The simple outline of the story goes like this.
Hi-LO Trail
A few years ago, SWTrails successfully lobbied state representatives Senator Wagner and Congresswoman Salinas to fund a new trail, the Hillsdale to Lake Oswego (Hi-LO) trail. The Hi-LO happens to include a segment along SW Capitol Hill Rd between 19th Ave and Nevada Court. Capitol Hill Road is a busy neighborhood collector in the Hillsdale Town Center. State funds came through in 2021, and Portland Bureau of Transportation (PBOT) planners were tasked with designing the new sidewalk segment. The planners decided it would sit on the east/south side of Capitol Hill Road.
Habitat for Humanity
Meanwhile, north of Nevada Court, Habitat for Humanity acquired, also with state funding, a parcel of land from the Greater Portland Bible Church. The land has about 400 feet of frontage on the west side of SW Capitol Hill Road. Habitat proposes to build 52 housing units on the parcel. City regulations call for a developer to build frontage improvements like sidewalks and bicycle lanes when new facilities are built and the Development Review desk within PBOT oversees those right-of-way requirements.

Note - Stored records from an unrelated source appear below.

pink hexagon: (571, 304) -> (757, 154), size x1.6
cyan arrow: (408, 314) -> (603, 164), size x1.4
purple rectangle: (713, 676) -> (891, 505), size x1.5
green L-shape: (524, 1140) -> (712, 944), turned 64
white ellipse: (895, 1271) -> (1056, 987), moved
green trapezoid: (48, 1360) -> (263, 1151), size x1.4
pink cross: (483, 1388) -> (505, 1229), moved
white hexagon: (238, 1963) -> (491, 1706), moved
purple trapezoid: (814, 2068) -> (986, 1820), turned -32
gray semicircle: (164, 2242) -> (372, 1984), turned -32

But rather than requiring sidewalk and bike facilities that could possibly connect to PBOT’s work being done to the south, Development Review proposed a walking and bicycle path along private, Habitat for Humanity property—30 vertical feet above the street! The proposed path would dead-end about 300 feet north of the existing Nevada Court right-of-way. In other words, Development Review proposed a path which is up a steep hill, above the roadway, and does not connect to anything.
Closing the 300-foot gap between this proposed path and the nearest other right-of-way (SWTrail #3 and Capitol Hill Road) would require investment by either the City of Portland, the Greater Portland Bible Church, or a future land purchaser. The connection, if built to existing bicycle route standards, would require about 300 feet (30 feet vertical at 10% grade) of steep grade from Capitol Hill Road.

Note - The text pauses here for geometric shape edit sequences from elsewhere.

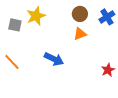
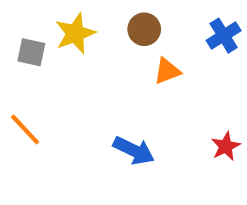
brown circle: (80, 14) -> (144, 29), moved
blue arrow: (54, 59) -> (134, 150), moved

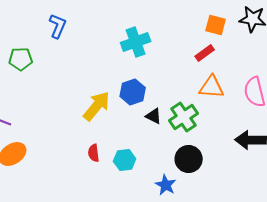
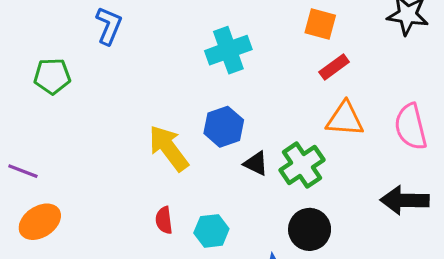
orange square: (216, 25) -> (320, 24), moved
yellow arrow: (97, 106) -> (169, 148), turned -76

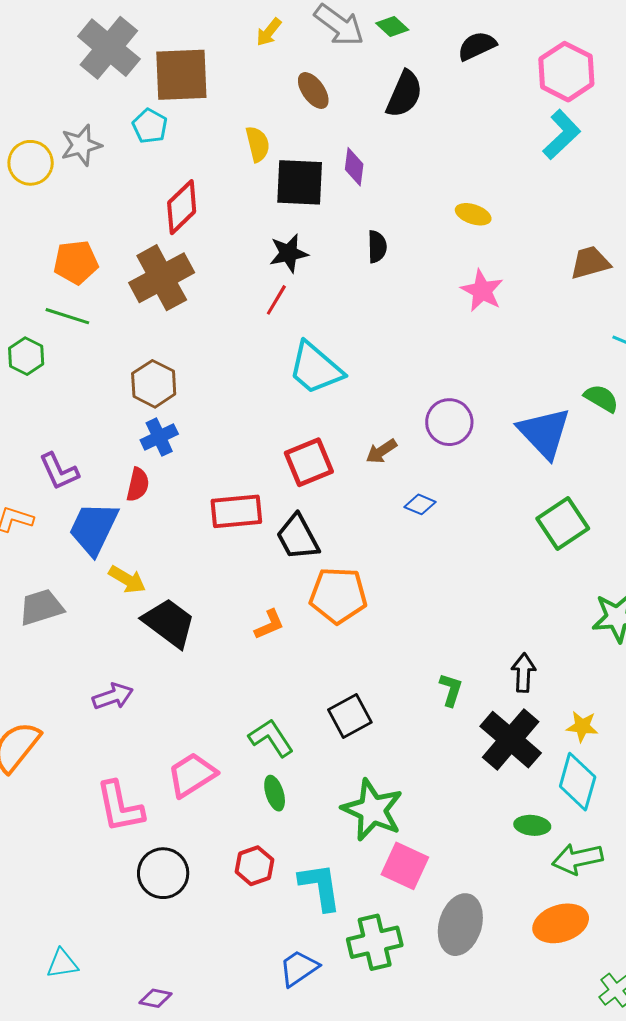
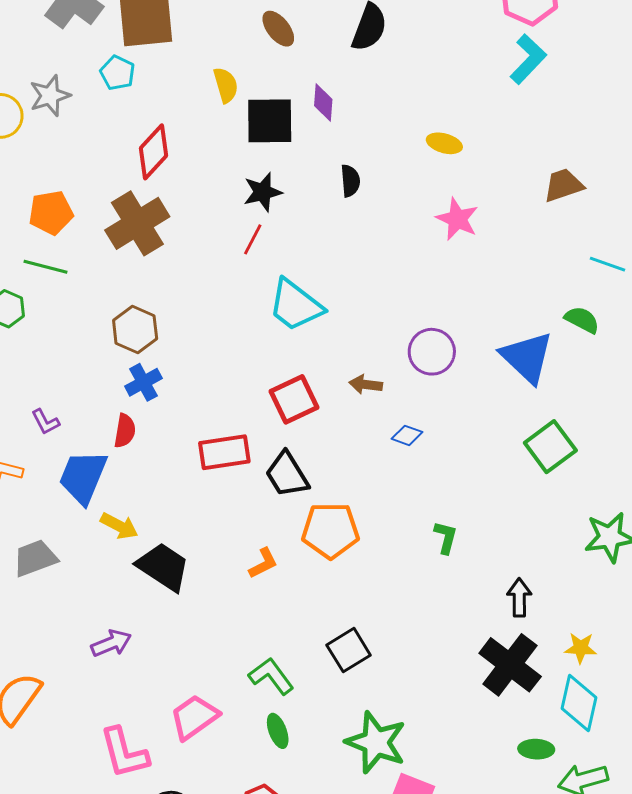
brown arrow: (381, 451) -> (366, 384), turned 44
purple L-shape: (59, 471) -> (45, 422), size x0.7
green L-shape: (451, 690) -> (446, 537), moved

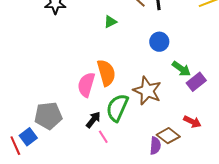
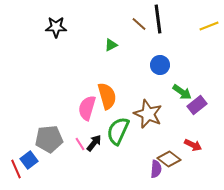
pink line: (103, 137) -> (80, 144), moved

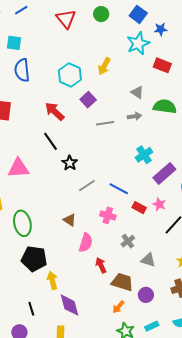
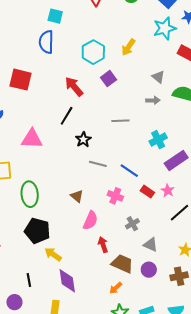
cyan square: (14, 43) -> (55, 16), moved
gray line: (105, 123) -> (120, 121), moved
black line: (50, 141) -> (67, 116), turned 60
gray line: (87, 186) -> (98, 164), turned 42
yellow arrow: (52, 280) -> (53, 254), turned -48
purple circle: (146, 295) -> (149, 270), moved

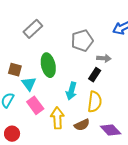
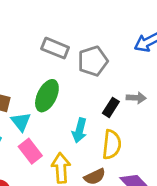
gray rectangle: (33, 29) -> (55, 48), moved, turned 66
gray arrow: (104, 58) -> (136, 98), moved
green ellipse: (48, 65) -> (47, 96), turned 40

So, to recap, on the same road, one PBOT silo has designed infill sidewalk from the Safeway on Barbur Blvd to Nevada Court (partially funded with the state money secured by a local non-profit), while another PBOT silo (as part of code-required frontage improvements) is requiring a developer to build a public path on private property, above street grade—a path which will not connect to PBOT’s southern sidewalk infill. It’s not exactly the right hand not knowing what the left hand is doing, maybe the north and south hand?
The result is pedestrians walking in the street for the final 1000 feet of dangerous road from Nevada Court up to the intersection of Capitol Hill Road with Bertha Blvd.
Neighborhood pushback
In response to neighborhood complaints, Habitat offered to contribute funding for a sidewalk on the east side of Capitol Hill Road, across the street from their property, in lieu of the uphill path PBOT was requiring of them. An east-side sidewalk would have partially filled the 1,000 foot sidewalk gap, and at least established a roadmap for future sidewalk infill. PBOT responded with a firm "no."
This disjointed funding and implementation is why southwest Portland has so many gaps in its already paltry sidewalk network, and why the bicycle network is so incomplete. Unfortunately, this particular situation is not unique, similar scenarios play out all over our neighborhoods.
When all this was brought to the attention of the commissioner-in-charge of PBOT, Mingus Mapps, he declined to take any action.
The City of Portland has neglected southwest sidewalk and bike infrastructure for half a century, even as the climate and pedestrian death crises have so visibly worsened in recent years. Our part of town badly needs representatives who will advocate for making our streets safer.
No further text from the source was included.